EXERCISE BRIEF – All records must be quoted exactly. Omit the pictures.

Collection entries –
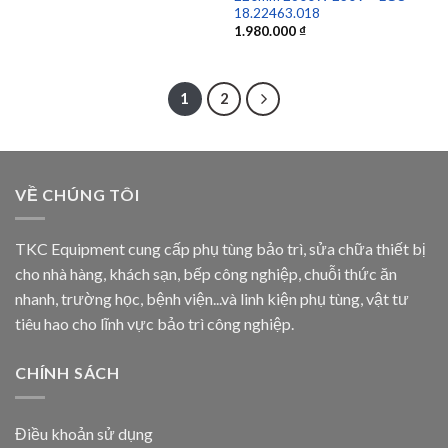
18.22463.018
1.980.000
₫
1
2
VỀ CHÚNG TÔI
TKC Equipment cung cấp phụ tùng bảo trì, sửa chữa thiết bị
cho nhà hàng, khách sạn, bếp công nghiệp, chuỗi thức ăn
nhanh, trường học, bệnh viện...và linh kiện phụ tùng, vật tư
tiêu hao cho lĩnh vực bảo trì công nghiệp.
CHÍNH SÁCH
Điều khoản sử dụng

EXERCISE OUTPUT –
18.22463.018
1.980.000
₫
1
2
VỀ CHÚNG TÔI
TKC Equipment cung cấp phụ tùng bảo trì, sửa chữa thiết bị
cho nhà hàng, khách sạn, bếp công nghiệp, chuỗi thức ăn
nhanh, trường học, bệnh viện...và linh kiện phụ tùng, vật tư
tiêu hao cho lĩnh vực bảo trì công nghiệp.
CHÍNH SÁCH
Điều khoản sử dụng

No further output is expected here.